Frontal Chest X-Ray of an elderly male patient. X-Ray shows a large opacity, an area of increased density, indicating a collapse of the right upper lobe due to a hilar mass or tumour. ‘The hilar is a complex anatomical structure that appears as a wedge-shaped depression on the mediastinal surface of each lung where the bronchus, blood vessels, nerves and lymphatics enter or leave the lung’.(1) There is hyperlucency of the right lower and middle lobes, hyperlucency on chest x-ray is when one side of the chest appears more lucent (black) than the other. Also evident is elevation of the right hemidiaphragm which could be due to volume loss or possibly phrenic nerve paralysis. Although not a good example of the ‘Golden S sign’ Image 1 has elements of this radiological feature with the collapse of the right upper lobe and a hilar mass. Findings: (following CT and biopsy) Small Cell lung Cancer
Small-Cell Lung Carcinoma
Small-cell lung cancer is so named after the appearance of the cells; they are undifferentiated and smaller than normal cells consisting mainly of the nucleus with hardly any cytoplasm, for this reason small-cell lung cancer is also sometimes called ‘oat cell carcinoma’. Small-cell carcinomas are thought to originate from neuroendocrine cells that can be found in the bronchial mucosa. According to studies around 90 – 95% of small-cell lung cancers are centrally located and usually arise in a main bronchus or a lobar bronchi (a subdivision of the bronchus) and appear as hilar or perihilar growths. The remaining 5 – 10% of small-cell lung cancers present in a peripheral position of the lung.(2) Small-cell lung cancers tend to be aggressive, so even though the cells are small the tumours grow rapidly and are more widely metastatic (have a greater tendency to spread to other parts of the body) than non-small cell lung cancers.(3) The most common sites of metastatic spread in lung cancer include the other lung, the adrenal gland or glands, bone, brain and liver.

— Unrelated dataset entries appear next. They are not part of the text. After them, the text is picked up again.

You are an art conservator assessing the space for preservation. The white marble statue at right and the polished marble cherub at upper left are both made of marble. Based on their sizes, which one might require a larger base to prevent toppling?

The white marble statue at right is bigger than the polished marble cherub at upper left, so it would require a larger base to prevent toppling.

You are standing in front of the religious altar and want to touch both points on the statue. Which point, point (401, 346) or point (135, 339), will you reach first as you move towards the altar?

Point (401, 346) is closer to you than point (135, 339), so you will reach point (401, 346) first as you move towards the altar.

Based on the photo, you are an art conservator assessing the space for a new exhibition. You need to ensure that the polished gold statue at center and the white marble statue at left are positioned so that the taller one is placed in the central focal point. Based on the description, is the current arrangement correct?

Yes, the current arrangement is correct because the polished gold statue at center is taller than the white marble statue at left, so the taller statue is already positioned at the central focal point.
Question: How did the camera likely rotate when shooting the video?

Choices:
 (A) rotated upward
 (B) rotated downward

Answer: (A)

Frontal Chest X-Ray of a 35 year old female patient. This x-ray demonstrates a complicated right upper lobe atelectasis. An atelectasis is a partial collapse or incomplete inflation of the lung. In this case the atelectasis is caused by a large hilar mass in the central area of the right lung with clear formation of Golden’s Reverse S sign. The sign is seen in the right lung when there is a convex bulge in the median aspect of the horizontal fissure and the lateral aspect of the horizontal fissure is concave.(4) Also present is a large opacity in the right upper thorax and signs of volume loss. Findings: Large central hilar mass.

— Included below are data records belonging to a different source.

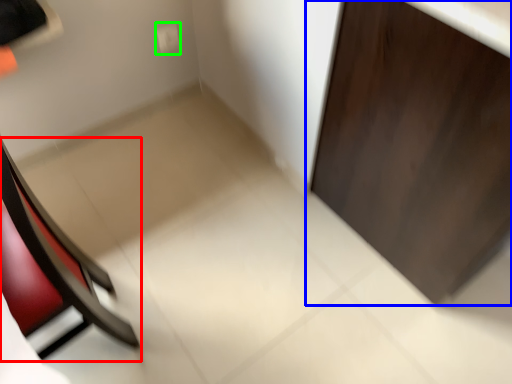 Question: Which is nearer to the chair (highlighted by a red box)? door (highlighted by a blue box) or electric outlet (highlighted by a green box).

Choices:
 (A) door
 (B) electric outlet

Answer: (A) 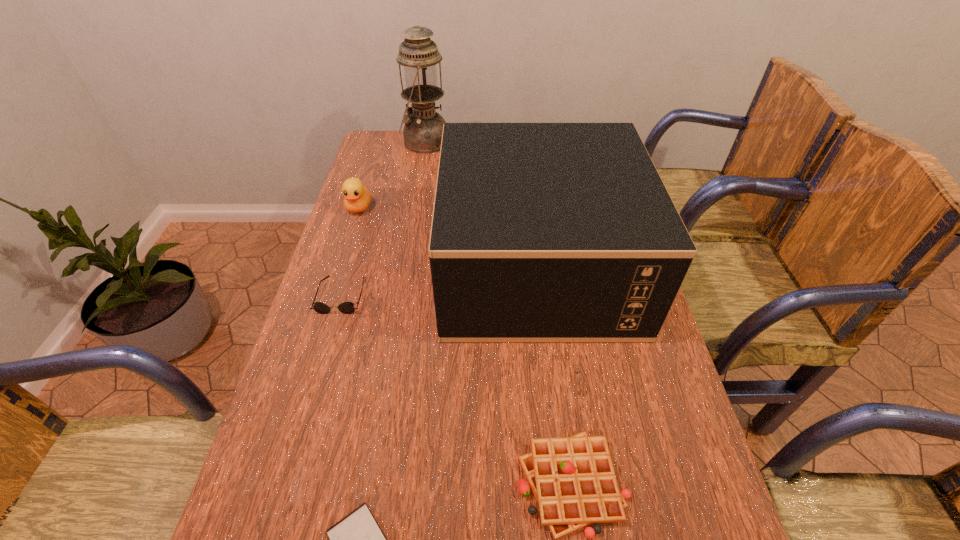 At what (x,y) coordinates should I click in order to perform the action: click on blank space located on the front-facing side of the sunglasses. Please return your answer as a coordinate pair (x, y). This screenshot has width=960, height=540. Looking at the image, I should click on (311, 400).

Where is `object that is at the far edge`? object that is at the far edge is located at coordinates (423, 128).

Locate an element on the screen. This screenshot has height=540, width=960. oil lamp present at the left edge is located at coordinates (423, 128).

Where is `duckling situated at the left edge`? duckling situated at the left edge is located at coordinates (357, 198).

This screenshot has width=960, height=540. I want to click on sunglasses situated at the left edge, so click(346, 307).

Identify the location of object that is at the right edge. (541, 232).

What are the coordinates of `object present at the far left corner` in the screenshot? It's located at (423, 128).

You are a GUI agent. You are given a task and a screenshot of the screen. Output one action in this format:
    pyautogui.click(x=<x>, y=<y>)
    Task: Click on the free region at the left edge
    The width and height of the screenshot is (960, 540).
    Given the screenshot: What is the action you would take?
    pyautogui.click(x=381, y=222)

Where is `free region at the right edge of the desktop`? free region at the right edge of the desktop is located at coordinates (603, 375).

Where is `vacant region at the far left corner of the desktop`? The width and height of the screenshot is (960, 540). vacant region at the far left corner of the desktop is located at coordinates (368, 153).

Small-cell lung cancers account for around 15 – 20% of all lung cancers(5) and are more strongly associated with cigarette smoking (occurring almost exclusively in smokers) than non-small-cell lung carcinoma, however 80 – 90% of all lung cancer cases are due to exposure, often over a long period to tobacco smoke.(6)
2. Titulaer MJ, Verschuuren JJ (2008). “Lambert-Eaton myasthenic syndrome: tumor versus nontumor forms”. Ann. N. Y. Acad. Sci. 1132: 129–34.

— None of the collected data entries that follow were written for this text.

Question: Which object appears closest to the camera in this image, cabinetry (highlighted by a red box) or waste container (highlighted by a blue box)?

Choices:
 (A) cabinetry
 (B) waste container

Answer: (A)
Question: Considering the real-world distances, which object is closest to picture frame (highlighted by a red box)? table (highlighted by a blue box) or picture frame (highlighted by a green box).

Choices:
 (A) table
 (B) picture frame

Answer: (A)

3. Collins J, Stern EJ. Chest radiology, the essentials. Lippincott Williams & Wilkins. (2007) ISBN:0781763142.
4. Gupta P (December 2004). “The Golden S sign”. Radiology 233 (3): 790–1. doi:10.1148/radiol.2333021407. PMID 15564409.
5. Shields TW, LoCicero J, Ponn RB. General thoracic surgery. Lippincott Williams & Wilkins. (2005) ISBN:078173889X.
6. Merck Manual Professional Edition ‘Lung Carcinoma: Tumors of the Lungs’. , Online edition. Retrieved 15 August 2007.